LEED (Leadership in Energy and Environmental Design) is the most widely used, third-party verification of green building standards. LEED certification is given for how a house is built. Passive House certification is awarded for how a house performs over its life. The Castro Street house will achieve both certifications.

What is an HRV?

Heat recovery ventilation or HRV, is a mechanical system that removes stale air from inside a Passive House and exchanges it 24/7 for fresh air from outdoors, filtered to remove pollutants and pollen. Depending on the season, the incoming fresh air is heated either by the exiting air or cooled by it, saving energy.

Why is this house so comfortable? So quiet? So fresh?

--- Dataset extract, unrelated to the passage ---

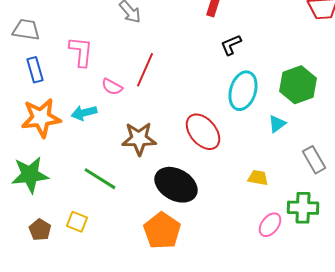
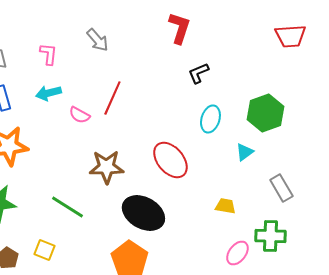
pink L-shape: (81, 52) -> (48, 54), moved, size x0.7
cyan ellipse: (243, 91) -> (210, 119), size x0.7
cyan arrow: (84, 113) -> (48, 93), moved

The calming hush of a Passive House is all about its super insulation, but what makes it so comfortable? Along with really good insulation and high performance windows and doors, it’s the filtered air from the Heat Recovery Ventilator (HRV). Quiet and comfortable, the house temperature rarely varies four degrees, plus, there are no drafts or cold spots.

The New York Times recently commented, “The air inside the house feels so fresh, you can almost taste its sweetness”

What is a blower door test?

A blower door test uses a mounted fan to test for air tightness. Standard houses have results of about 6-20 ACH50 (the number of times the air volume in a house changes per hour at 50 Pascals pressure difference.) A Passive House must receive a result of 0.6 ACH50 to be certified—that’s at least 10 times the air tightness of a new code-built home, and often more than 20 times better than an older home.

Who is Ewen Utting and ENU Construction?

Ewen Utting might be San Francisco’s most passionate advocate of Passive House construction. He built the city’s first Passive House to be sold; the last one he built was included on the AIA home tour. Picked for its appealing design it proved that sustainable building and beautiful design go hand in hand. He is the only San Francisco builder specializing in Passive House construction.